Thanks, I did try to avoid conflicting with the iomap rework, and I'm
looking forward to the further improvement.

Btw, Christoph, I'd love to get your opinion on the RWF_ENCODED series
("[PATCH v4 0/9] fs: interface for directly reading/writing compressed
data").
Goldwyn Rodrigues March 18, 2020, 4:33 p.m. UTC | #3
On  2:22 11/03, Omar Sandoval wrote:
> On Tue, Mar 10, 2020 at 05:39:40PM +0100, Christoph Hellwig wrote:
> > Adding Goldwyn,
> > 
> > as he has been looking into converting btrfs to the iomap direct
> > I/O code.  This doesn't look like a major conflict, but he should
> > be knowledgeable about the dio code by now after a few iterations
> > of that.
> 
> Thanks, I did try to avoid conflicting with the iomap rework, and I'm
> looking forward to the further improvement.

Sorry for the late response, I have been on vacation last week and
recovering from backlog. Most of the code does not seem to conflict with
the direct I/O iomap work.

I am ready with my patches in my git [1]. However, I would like to base
my patches on yours. Do you have them in a public git tree anywhere?
preferably with the acks/review comments.

[1] https://github.com/goldwynr/linux/tree/btrfs-iomap-dio
David Sterba March 18, 2020, 10:07 p.m. UTC | #4
On Mon, Mar 09, 2020 at 02:32:26PM -0700, Omar Sandoval wrote:
> From: Omar Sandoval <osandov@fb.com>
> This series includes several fixes, cleanups, and improvements to direct
> I/O and read repair. It's preparation for adding read repair to my
> RWF_ENCODED series [1], but it can go in independently.

Overall it looks good, but also scary. There are some comments to
address, I haven't reviewed it thoroughly yes so please don't resend
unless there's something that would harm testing. I'll put the branch to
for-next for some coverage.
David Sterba March 19, 2020, 2:08 p.m. UTC | #5
On Wed, Mar 18, 2020 at 11:33:18AM -0500, Goldwyn Rodrigues wrote:
> On  2:22 11/03, Omar Sandoval wrote:

> I am ready with my patches in my git [1]. However, I would like to base
> my patches on yours. Do you have them in a public git tree anywhere?
> preferably with the acks/review comments.
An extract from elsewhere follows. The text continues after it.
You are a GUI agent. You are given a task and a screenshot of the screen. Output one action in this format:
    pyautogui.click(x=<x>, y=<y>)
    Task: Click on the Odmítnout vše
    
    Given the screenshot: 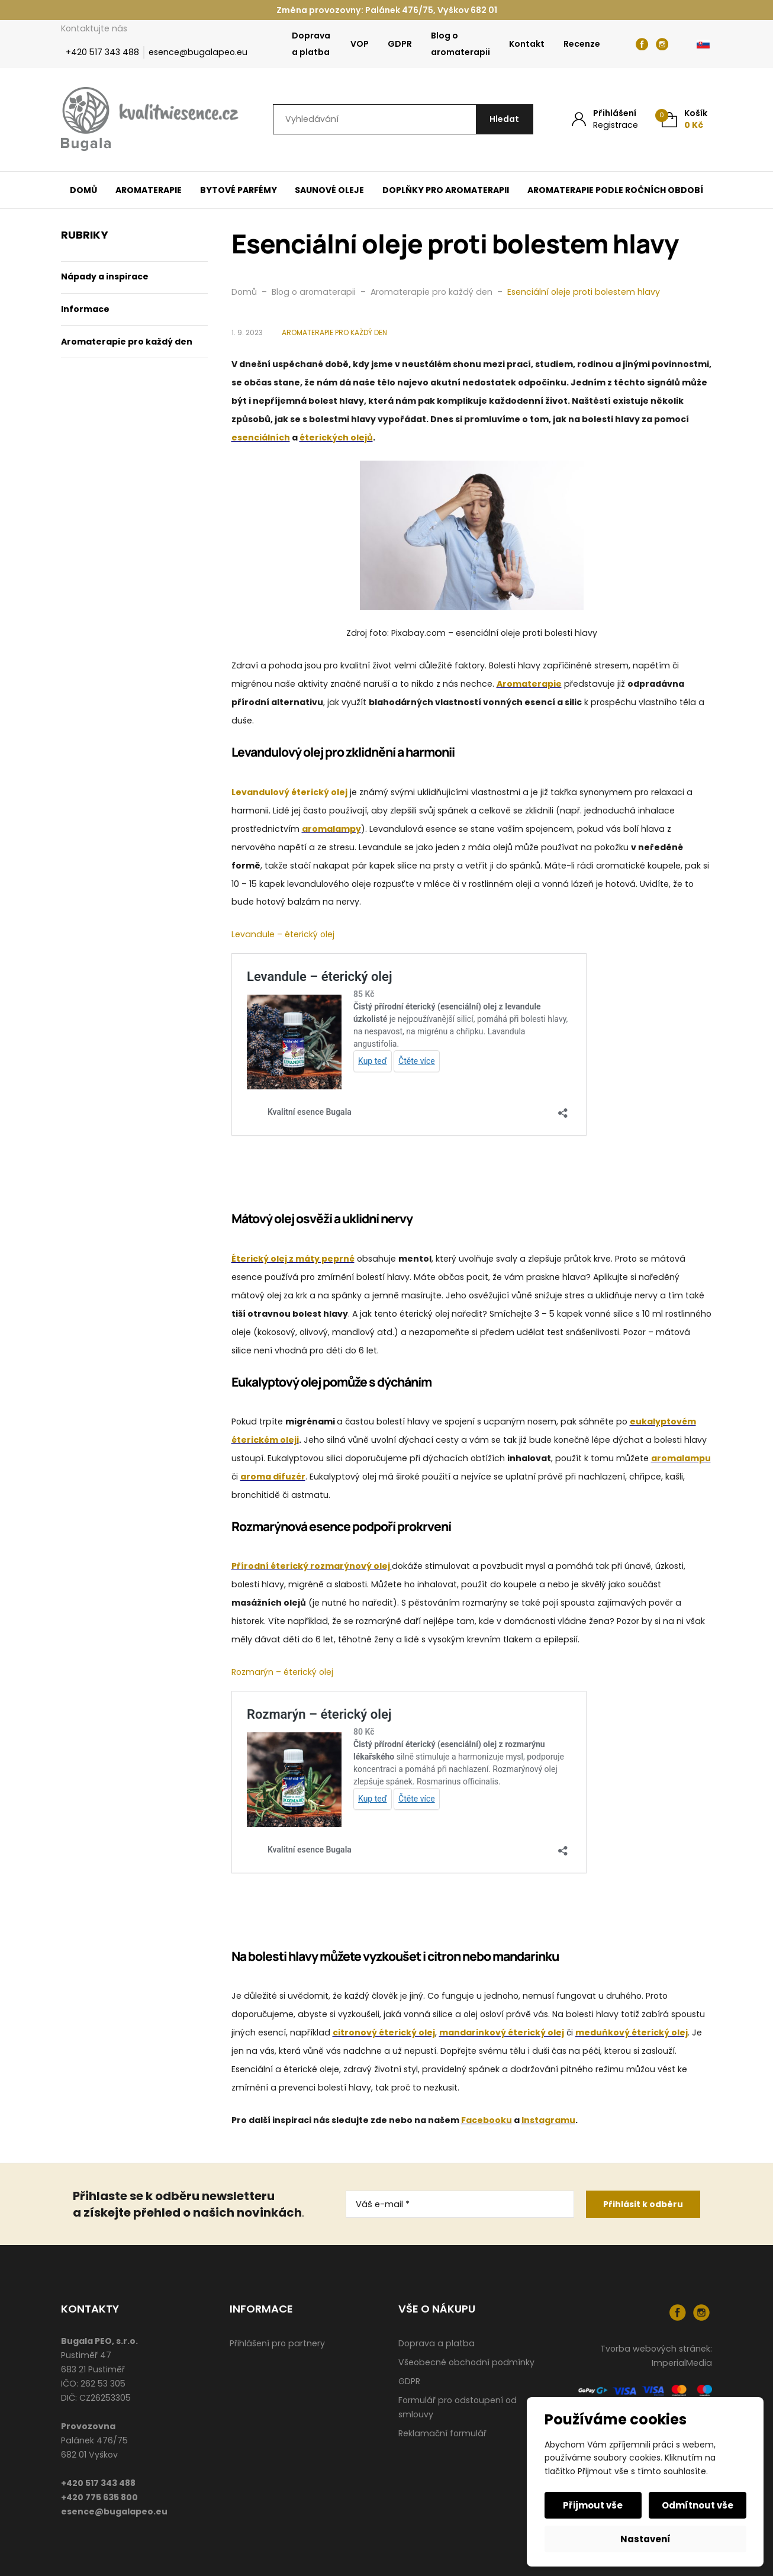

I have the branch for testing in my github repository,
https://github.com/kdave/btrfs-devel/tree/ext/omar/dio-fixes .

Regarding the two patchsest, it makes things easier to test at least if
the code does not conflict but I'm a bit worried about adding 2
different reworks of the DIO in one release. OTOH, we' have focus on the
same subsystem, so at this point I'm preferring the option to merge both
unless something serious pops up. The merge target would be 5.8, plenty
of time to revise the desision if needed.
Christoph Hellwig March 20, 2020, 2:10 p.m. UTC | #6
Btw, while you touch this code:

It seems like btrfs_dio_private.subio_endio is rather pointless,
as it is always set to one function for reads and otherwise never
set.  De-virtualizing this call could help making the code a little
faster and easier to understand.
Christoph Hellwig March 20, 2020, 2:11 p.m. UTC | #7
On Fri, Mar 20, 2020 at 03:10:41PM +0100, Christoph Hellwig wrote:
> Btw, while you touch this code:
> 
> It seems like btrfs_dio_private.subio_endio is rather pointless,
> as it is always set to one function for reads and otherwise never
> set.  De-virtualizing this call could help making the code a little
> faster and easier to understand.

Doh, one of the later patches actually kills it.  Time for more coffee..
Omar Sandoval March 20, 2020, 9:29 p.m. UTC | #8
On Wed, Mar 18, 2020 at 11:07:33PM +0100, David Sterba wrote:
> On Mon, Mar 09, 2020 at 02:32:26PM -0700, Omar Sandoval wrote:
> > From: Omar Sandoval <osandov@fb.com>
> > This series includes several fixes, cleanups, and improvements to direct
> > I/O and read repair. It's preparation for adding read repair to my
> > RWF_ENCODED series [1], but it can go in independently.
> 
> Overall it looks good, but also scary. There are some comments to
> address, I haven't reviewed it thoroughly yes so please don't resend
> unless there's something that would harm testing. I'll put the branch to
> for-next for some coverage.

Thanks! The only thing so far that might affect testing is the
uninitialized geom.len ASSERT that Nikolay pointed out.